A) SYSTEM CONCEPTS
It is estimated that the depleted oil reservoirs still contain well in excess of fifty percent (50%) of the original oil. The reference work, Fundamentals of Enhanced Oil Recovery, defines three different types of processes which enhance oil recovery from subterranean reservoir formations. The processes are classified as thermal processes, chemical processes and miscible displacement processes. This invention relates to a thermal process.
There are three types of thermal processes which have been commercially practiced in the recovery of oil from a reservoir formation. The first method is defined as steam stimulation which is also known as cyclic steam injection, steam soak or huff-n-puff. In this method, steam is injected into a producing well for about two to three weeks.
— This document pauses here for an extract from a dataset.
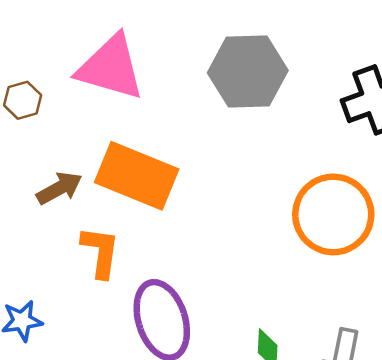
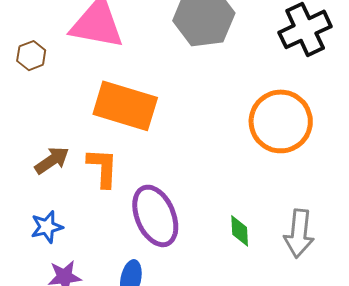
brown arrow: (59, 188) -> (52, 160), moved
Following this, the well is "shut in" for several days and then placed in production. The second process is the steam flooding process in which steam is injected into a number of injection wells while the oil is recovered from adjacent production wells. The last method is the "in situ" combustion method in which the oil reservoir is ignited through an injection well and continued injection of combustion air through the injection well drives the flame front propagation away from the injection well towards the production well. The propagation of the flame front can be somewhat controlled by the position of the injection well and then shifting the injection of combustion air from one injection well to another, etc.
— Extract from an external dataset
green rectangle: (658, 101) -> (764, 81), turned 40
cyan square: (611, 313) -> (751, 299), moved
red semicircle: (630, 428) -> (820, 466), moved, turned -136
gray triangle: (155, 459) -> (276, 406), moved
All of these processes depend on or are based on the well-known fact that any heating of the oil remaining inside a reservoir decreases its viscosity and improves mobility of the oil. With increased mobility, additional oil recovery is possible. However, the commercial processes described, while highly practiced, have inherent defects which prevent full recovery or substantial recovery of the oil in the reservoir. In the steam stimulation method, the initial success of the method is quite good. However, only a relative small volume of the oil around the injection point will be drained from the reservoir. The rest of the reservoir is not affected and productivity decreases rapidly after the second or third injection try which is completely understandable from the way that heat is being applied to the reservoir.
In particular, when the steam penetrates the reservoir, it follows the path of least resistance and once the oil in this path is removed, subsequent injections simply follow the paths established in the initial injection. This changeling is commonly known as fingering and limits the effectiveness of the steam stimulation method. The steam flooding or injection method is somewhat more effective in the use of heat. This results simply because more of the reservoir is exposed to the steam than that in the steam stimulation method and thus more fingers arise. Once the fingers are formed, continued injection of the steam recovers very little if any, additional oil from the reservoir. Both steam stimulation and steam flooding methods are limited to wells which are not significantly deep because hydrostatic pressure must be lower than the critical steam pressure at 3,208 psig. Even with shallow wells and the use of the steam flooding method, the steam condenses as it is piped down the injection casing and once it is physically within the reservoir, condensation continues. In the process of condensation, steam generates latent heat increasing the sensible heat of the surrounding water heating the reservoir and reducing the viscosity of the oil. Again, the large losses in the steam piping are an inherent limitation in the efficient use of the system heat which affects all steam processes. For purposes of this invention, it is noted that inherent in the steam flooding process is the fact that hot water will exist in the reservoir upstream of the steam front. That is, hot water is produced by the steam front as it condenses and this hot water will initially be at the condensation temperature of the steam but the hot water will cool below this temperature as it gives up its heat to the reservoir formation.
In the in situ combustion process, the heat produced during combustion leads to an increase in temperature in the vicinity of the combustion process and in the formation of gas as a result of the thermal decomposition of oil. The process results in sudden steep temperature rises which leads to the thermal breakdown of the oil and this, in turn, results in reduced recovery and retention of a major portion of the oil within the reservoir in the form of carbon or coke. Again, the process is not well suited for applications where fingering and preferred flow paths have been established within the reservoir during earlier production, i.e. steam flooding or steam stimulation.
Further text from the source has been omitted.